Not the way I see it. 6,7,8,9 are not over 10, BUT are over 5. So the infinite streams would not be identical, because starting at 5 would have four numbers in it's infinity, that 10 would not have. Now if you ask, are all numbers over ten (infinity) and all numbers under ten (infinity), then yes, both "streams" of numbers would be infinitely IDENTICAL.

Having said that, if we define the word "infinite" as meaning "all inclusive", then both numbers, by definition, would have to be identical. - you would have to envision a "closed loop system" that encompasses "all things" to make this true. - Which in and of itself, for most people, would appear limiting, and by definition, could not be infinite (limitless).

The problem with this "problem" is the definitions are not clearly defined, and the question mixes language and mathmatics.

Now, consider this - If we define "infinity" as a stream that runs in any and all directions, then, YES, all is "captured" regardless of the starting point. In other words, if you define mathmatics as the "pure science", capable of traveling in all directions (not a linear progression), then the answer is easy - They are identical because "all directions and all encompassing" mean exactly that - ALL THINGS. - Another way to say this is "The eye of God".

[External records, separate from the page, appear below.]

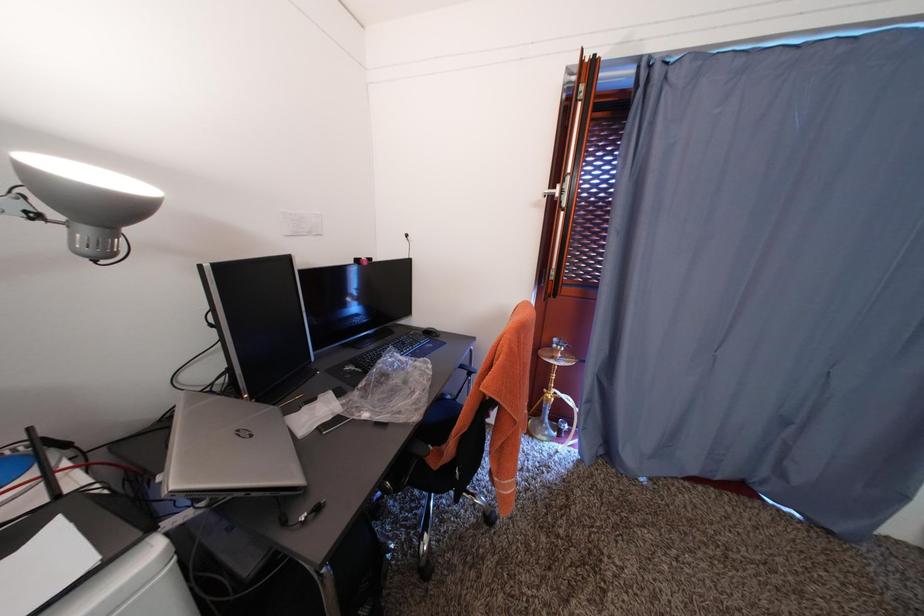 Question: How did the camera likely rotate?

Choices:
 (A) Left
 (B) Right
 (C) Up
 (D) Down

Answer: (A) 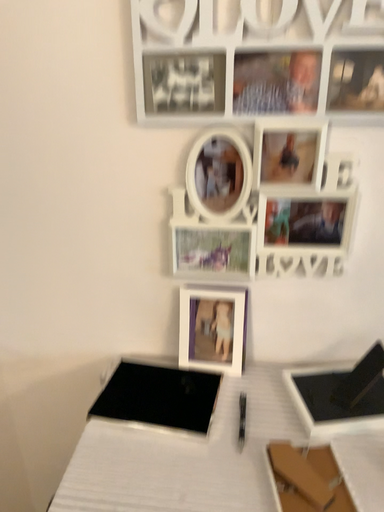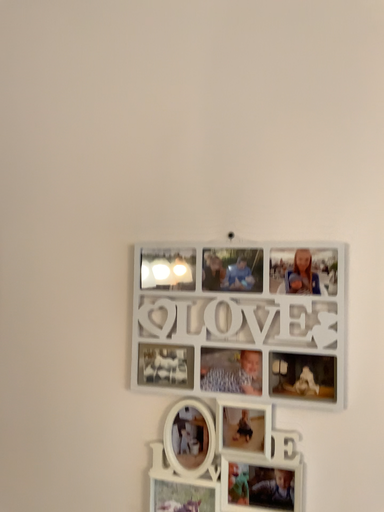 Question: Which way did the camera rotate in the video?

Choices:
 (A) rotated left
 (B) rotated right

Answer: (A) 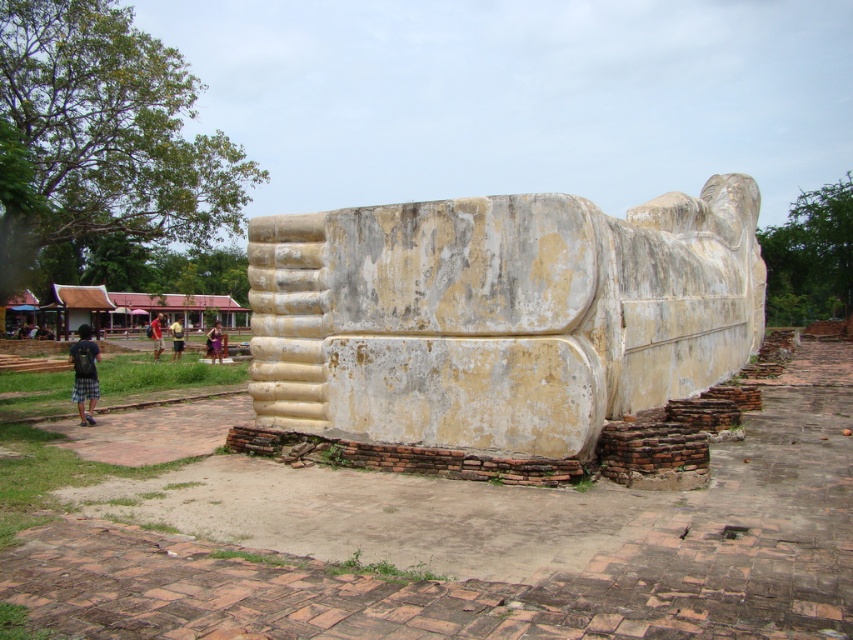 Who is positioned more to the right, light brown fabric shorts at center or light brown wooden stick at center?

light brown fabric shorts at center is more to the right.

Is light brown fabric shorts at center taller than light brown wooden stick at center?

In fact, light brown fabric shorts at center may be shorter than light brown wooden stick at center.

Is point (173, 337) closer to viewer compared to point (157, 356)?

That is False.

You are a GUI agent. You are given a task and a screenshot of the screen. Output one action in this format:
    pyautogui.click(x=<x>, y=<y>)
    Task: Click on the light brown fabric shorts at center
    The height and width of the screenshot is (640, 853).
    Given the screenshot: What is the action you would take?
    pyautogui.click(x=177, y=337)

Does point (666, 304) come in front of point (158, 348)?

That is True.

Does white stone statue at center come in front of light brown wooden stick at center?

Yes.

This screenshot has width=853, height=640. I want to click on white stone statue at center, so click(x=500, y=316).

Between white stone statue at center and light brown fabric shorts at center, which one appears on the right side from the viewer's perspective?

white stone statue at center

Does white stone statue at center come behind light brown fabric shorts at center?

No, white stone statue at center is closer to the viewer.

Who is more distant from viewer, (x=370, y=372) or (x=177, y=324)?

Positioned behind is point (x=177, y=324).

At what (x,y) coordinates should I click in order to perform the action: click on white stone statue at center. Please return your answer as a coordinate pair (x, y). Image resolution: width=853 pixels, height=640 pixels. Looking at the image, I should click on (500, 316). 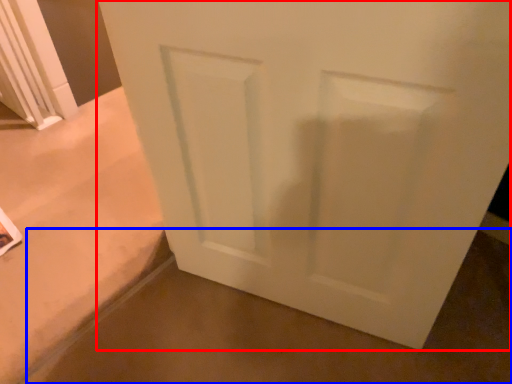 Question: Which object appears closest to the camera in this image, door (highlighted by a red box) or concrete (highlighted by a blue box)?

Choices:
 (A) door
 (B) concrete

Answer: (A) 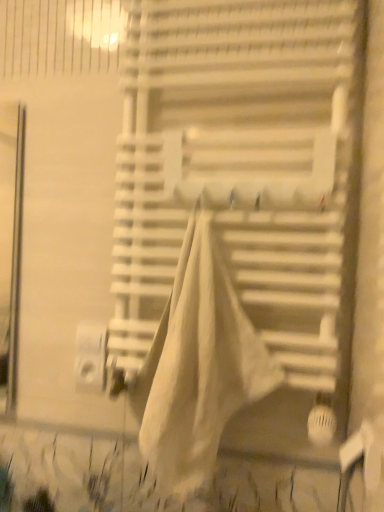 Question: Is white plastic window blind at center bigger or smaller than white cotton blanket at center?

Choices:
 (A) big
 (B) small

Answer: (A)

Question: Considering the positions of white plastic window blind at center and white cotton blanket at center in the image, is white plastic window blind at center wider or thinner than white cotton blanket at center?

Choices:
 (A) thin
 (B) wide

Answer: (A)

Question: Would you say white plastic window blind at center is to the left or to the right of white cotton blanket at center in the picture?

Choices:
 (A) right
 (B) left

Answer: (A)

Question: Is white cotton blanket at center in front of or behind white plastic window blind at center in the image?

Choices:
 (A) front
 (B) behind

Answer: (A)

Question: From the image's perspective, is white cotton blanket at center above or below white plastic window blind at center?

Choices:
 (A) below
 (B) above

Answer: (A)

Question: Is white cotton blanket at center situated inside white plastic window blind at center or outside?

Choices:
 (A) outside
 (B) inside

Answer: (B)

Question: Based on their sizes in the image, would you say white cotton blanket at center is bigger or smaller than white plastic window blind at center?

Choices:
 (A) small
 (B) big

Answer: (A) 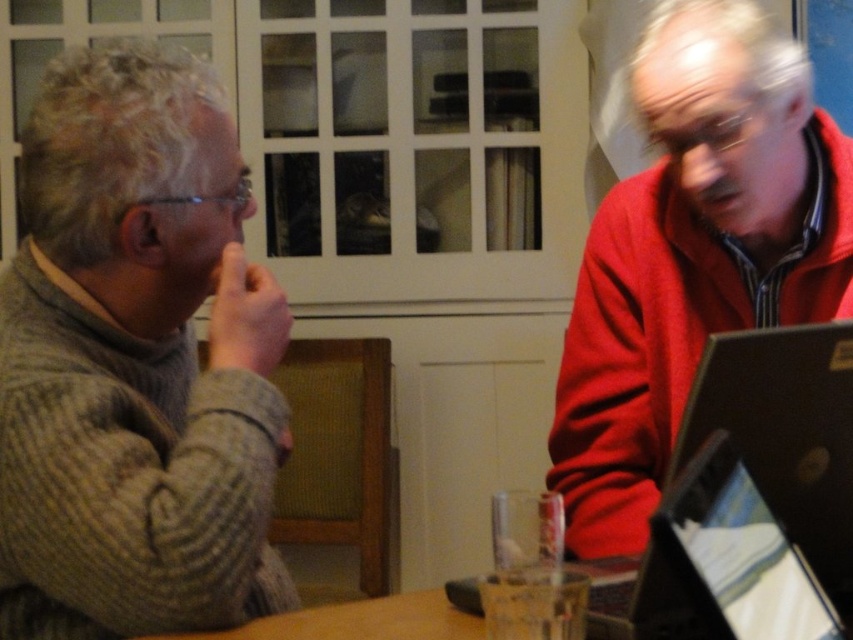 Where is the knitted gray sweater at left located in the image?

The knitted gray sweater at left is located at point [135,362] in the image.

You are a photographer setting up a shoot in the scene described. You want to ensure both the knitted gray sweater at left and the red fleece jacket at right are clearly visible in the photo. Based on their positions, which one is closer to the camera?

The knitted gray sweater at left is in front of the red fleece jacket at right, so it is closer to the camera and will be more visible in the photo.

You are designing a new clothing line and need to determine which fabric requires more material. Based on the image, which garment has a larger size between the knitted gray sweater at left and the red fleece jacket at right?

The knitted gray sweater at left is larger in size than the red fleece jacket at right, so it requires more fabric. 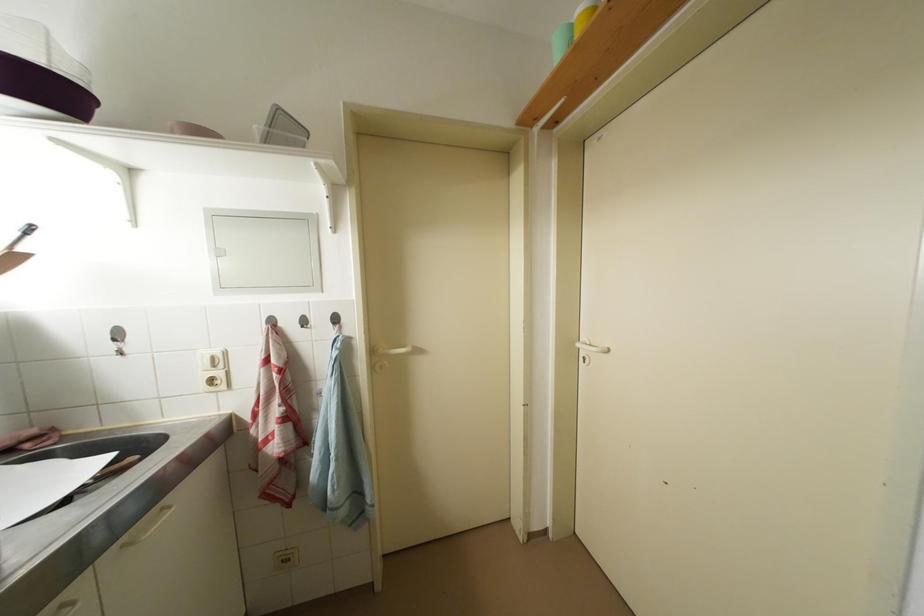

But I personally believe that 2+2 is NOT four - But "4 and change". - we, as human beings are incapable of "pure thought", let alone "pure science"!

Answer 10

BTW what's "hols!"?? once you're thinking the idea... comprehend too that there are "more beneficial infinities", the infinity of irrational numbers is larger than the infinity of counting or rational numbers. With the adaptation of (e^x) - x², as x-->? the adaptation -->?. were the adaptation (e^x) - (x² + a million) the adaptation is an similar. perhaps to approximate the abstractness, evaluate the infinity of waterdrops in the sea; then upload a raindrop.